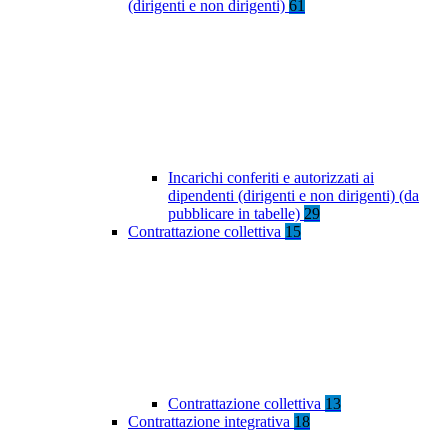
(dirigenti e non dirigenti)
61
Incarichi conferiti e autorizzati ai
dipendenti (dirigenti e non dirigenti) (da
pubblicare in tabelle)
29
Contrattazione collettiva
15
Contrattazione collettiva
13
Contrattazione integrativa
18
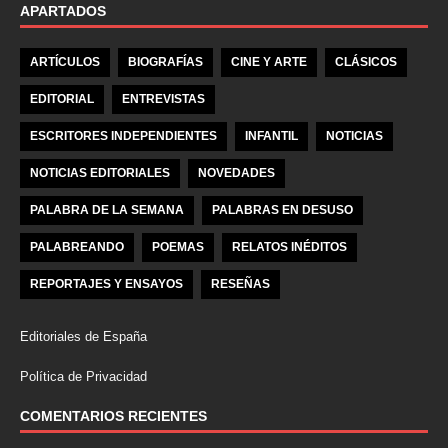
APARTADOS
ARTÍCULOS
BIOGRAFÍAS
CINE Y ARTE
CLÁSICOS
EDITORIAL
ENTREVISTAS
ESCRITORES INDEPENDIENTES
INFANTIL
NOTICIAS
NOTICIAS EDITORIALES
NOVEDADES
PALABRA DE LA SEMANA
PALABRAS EN DESUSO
PALABREANDO
POEMAS
RELATOS INÉDITOS
REPORTAJES Y ENSAYOS
RESEÑAS
Editoriales de España
Política de Privacidad
COMENTARIOS RECIENTES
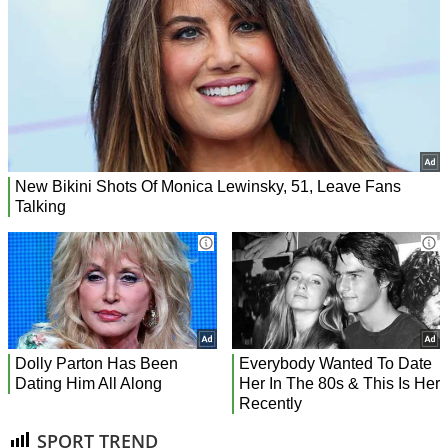
SPORT TREND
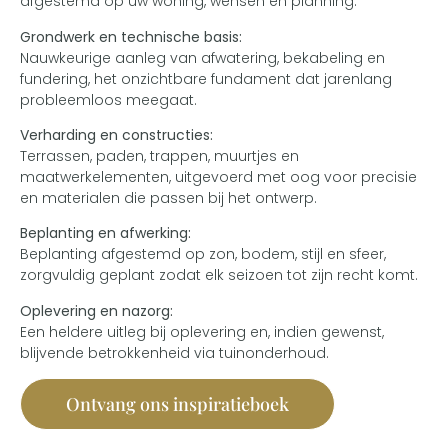
afgestemd op uw woning, wensen en planning.
Grondwerk en technische basis:
Nauwkeurige aanleg van afwatering, bekabeling en
fundering, het onzichtbare fundament dat jarenlang
probleemloos meegaat.
Verharding en constructies:
Terrassen, paden, trappen, muurtjes en
maatwerkelementen, uitgevoerd met oog voor precisie
en materialen die passen bij het ontwerp.
Beplanting en afwerking:
Beplanting afgestemd op zon, bodem, stijl en sfeer,
zorgvuldig geplant zodat elk seizoen tot zijn recht komt.
Oplevering en nazorg:
Een heldere uitleg bij oplevering en, indien gewenst,
blijvende betrokkenheid via tuinonderhoud.
Ontvang ons inspiratieboek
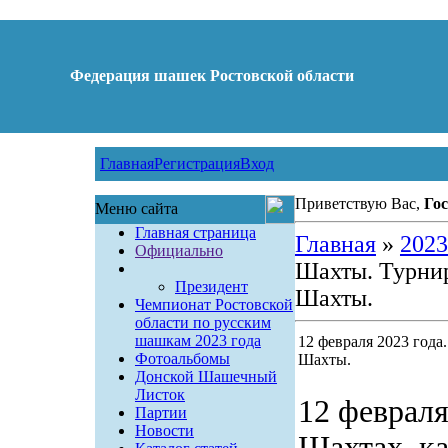
Федерация шашек Ростовской области
Главная
Регистрация
Вход
Приветствую Вас,
Гос
Меню сайта
Главная страница
Главная
»
2023
Официально
Шахты. Турни
Президент
Шахты.
Чемпионат Ростовской
области по русским
шашкам 2023 года
12 февраля 2023 год
Фотоальбомы
Шахты.
Донской Шашечный
Листок
12 февраля
Партии
Новости
Шахтах, ка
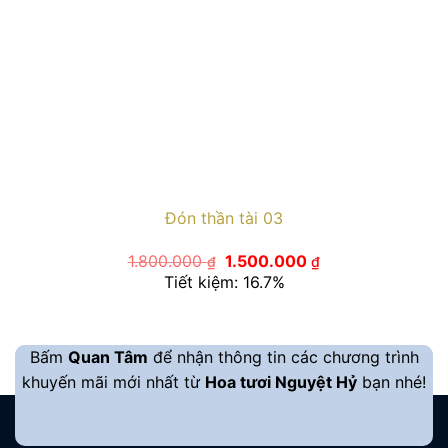
Đón thần tài 03
Giá
Giá
1.800.000
1.500.000
₫
₫
gốc
hiện
Tiết kiệm: 16.7%
là:
tại
1.800.000 ₫.
là:
1.500.000 ₫.
Bấm
Quan Tâm
để nhận thông tin các chương trình
khuyến mãi mới nhất từ
Hoa tươi Nguyệt Hỷ
bạn nhé!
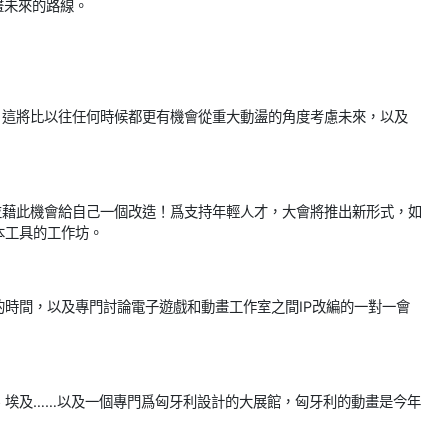
畫未來的路線。
fa會議，這將比以往任何時候都更有機會從重大動盪的角度考慮未來，以及
作用，並藉此機會給自己一個改造！爲支持年輕人才，大會將推出新形式，如
本工具的工作坊。
時間，以及專門討論電子遊戲和動畫工作室之間IP改編的一對一會
、埃及……以及一個專門爲匈牙利設計的大展館，匈牙利的動畫是今年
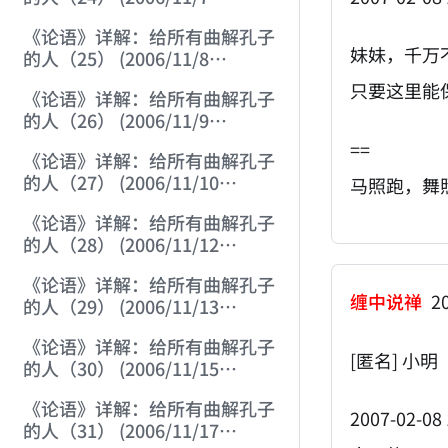
12:06:07)
《论语》详解：给所有曲解孔子
妹妹，千万
的人（25） (2006/11/8
12:01:57)
只要这里能
《论语》详解：给所有曲解孔子
的人（26） (2006/11/9
12:00:01)
==
《论语》详解：给所有曲解孔子
的人（27） (2006/11/10
马照跑，舞
12:00:01)
《论语》详解：给所有曲解孔子
的人（28） (2006/11/12
12:05:58)
《论语》详解：给所有曲解孔子
缠中说禅
20
的人（29） (2006/11/13
11:51:08)
《论语》详解：给所有曲解孔子
[匿名] 小明
的人（30） (2006/11/15
12:05:10)
《论语》详解：给所有曲解孔子
2007-02-08 
的人（31） (2006/11/17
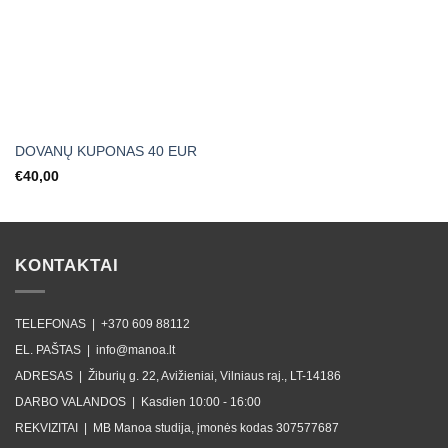
DOVANŲ KUPONAS 40 EUR
€
40,00
KONTAKTAI
TELEFONAS |
+370 609 88112
EL. PAŠTAS |
info@manoa.lt
ADRESAS |
Žiburių g. 22, Avižieniai, Vilniaus raj., LT-14186
DARBO VALANDOS |
Kasdien 10:00 - 16:00
REKVIZITAI |
MB Manoa studija, įmonės kodas 307577687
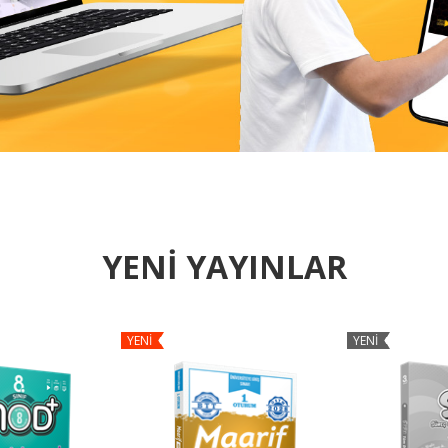
YENİ YAYINLAR
YENİ
YENİ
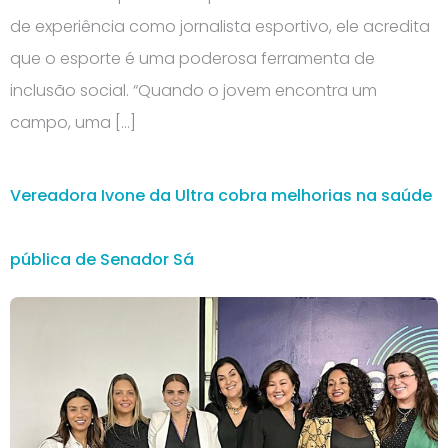
de experiência como jornalista esportivo, ele acredita
que o esporte é uma poderosa ferramenta de
inclusão social. “Quando o jovem encontra um
campo, uma […]
Vereadora Ivone da Ultra cobra melhorias na saúde
pública de Senador Sá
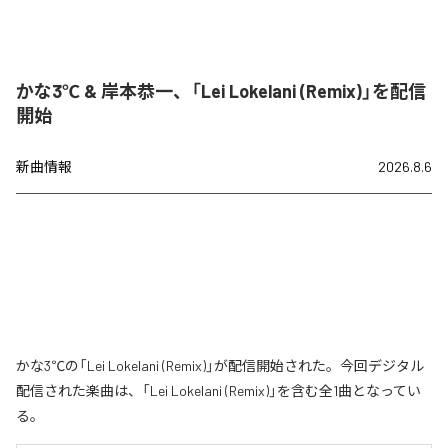
かな3℃ & 岸本恭一、「Lei Lokelani (Remix)」を配信
開始
新曲情報
2026.8.6
かな3℃の「Lei Lokelani (Remix)」が配信開始された。今回デジタル
配信された楽曲は、「Lei Lokelani (Remix)」を含む全1曲となってい
る。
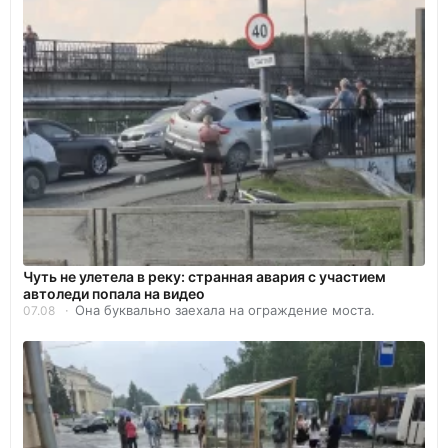
Чуть не улетела в реку: странная авария с участием
автоледи попала на видео
Она буквально заехала на ограждение моста.
07.08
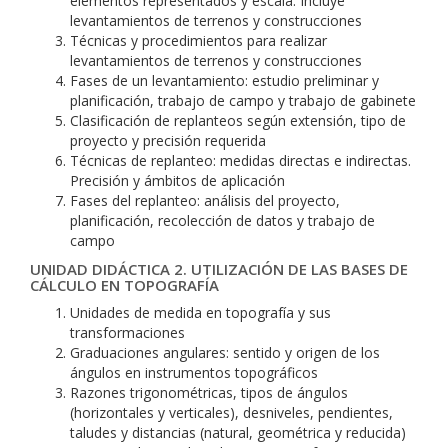
elementos representados y escala. Incluye
levantamientos de terrenos y construcciones
Técnicas y procedimientos para realizar
levantamientos de terrenos y construcciones
Fases de un levantamiento: estudio preliminar y
planificación, trabajo de campo y trabajo de gabinete
Clasificación de replanteos según extensión, tipo de
proyecto y precisión requerida
Técnicas de replanteo: medidas directas e indirectas.
Precisión y ámbitos de aplicación
Fases del replanteo: análisis del proyecto,
planificación, recolección de datos y trabajo de
campo
UNIDAD DIDÁCTICA 2. UTILIZACIÓN DE LAS BASES DE
CÁLCULO EN TOPOGRAFÍA
Unidades de medida en topografía y sus
transformaciones
Graduaciones angulares: sentido y origen de los
ángulos en instrumentos topográficos
Razones trigonométricas, tipos de ángulos
(horizontales y verticales), desniveles, pendientes,
taludes y distancias (natural, geométrica y reducida)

··········

**Task to complete**.
Your task is to find each line in the entries that contains the string "Fases" and copy it.

**Solved problem**.
Fases de un levantamiento: estudio preliminar y
Fases del replanteo: análisis del proyecto,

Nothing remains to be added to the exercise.